Discussion in 'Sports Talk' started by slick, Jul 17, 2015.
They ended up in limbo with LVG and didn't know whether to play or twist.
When that fcuked up due to the fans dissent they panicked and brought in Moureen, last of the great footballing leaders not realising he's a broken man, well they did but wished to ignore it because no other cnut would fit the bill although the rest of the country could see it.
You sew what you reap, and you're now seeing a team that woodward who knows fcuk all about football has paid top dollar for coming to fruition, i.e garbage.
Good players but with no gameplan, a team of individuals who just do their own thing hoping because they cost a few bob somehow they'll Gell
City did the same thing when we came into the money but at least we had a plan. Albeit a Barca plan bringing in their top executives to execute it and now it's paying dividends with a youth policy in place to feed the first team for yrs to come.

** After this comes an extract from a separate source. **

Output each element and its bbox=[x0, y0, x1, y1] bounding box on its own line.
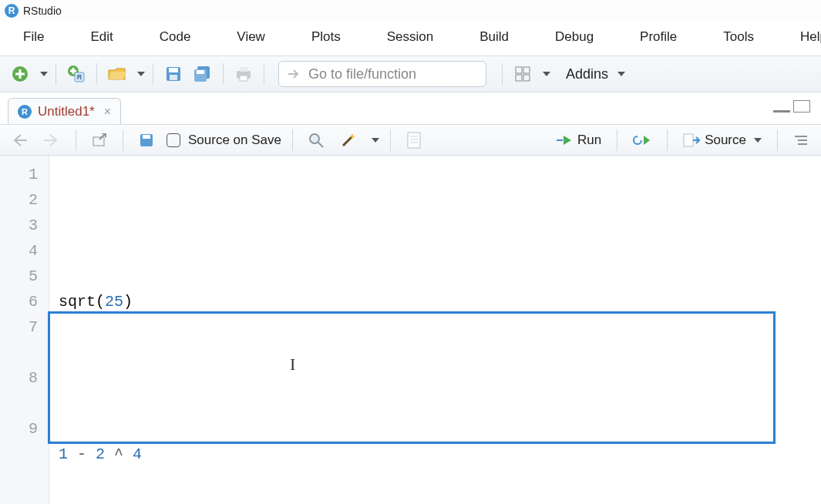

Uniteds executives on the other hand would rather make a profit, plough fcuk all into the youth system hoping the odd big buy sorts themselves out, it's turned into their worst nightmare.
loads of cash splashed and a mid table team below Watford.
Even so United fans think glory is just around the corner, It's the Fergie way and hard to wash off because after all they're the biggest club in the world and so blinkered to see anything less.
We shouldn't be surprised that they're struggling. How many decent teams have a record of picking just one decent manager in over 50 years?
City the gift that never stops giving ha ha ha ha
Fcuking deluded clowns.
That is literally the funniest thing I've read so far this year
U love it Slick - absolutely nailed on youve got a UTD tattoo
Tuesday - Stayed in, got fucked by Dad.
Wednesday - Stayed in, Dad fucked me doggy style.
Thursday - Stayed in, Dad spunked on my face.
Friday - Stayed in, Dad gave my arse a right pounding.
Saturday - Went to watch Man Utd play. Wish I'd fucking stayed in.
When was the last time that happened if ever?
I thought to myself: "I'm having that."
After all, you can never have enough nails, can you?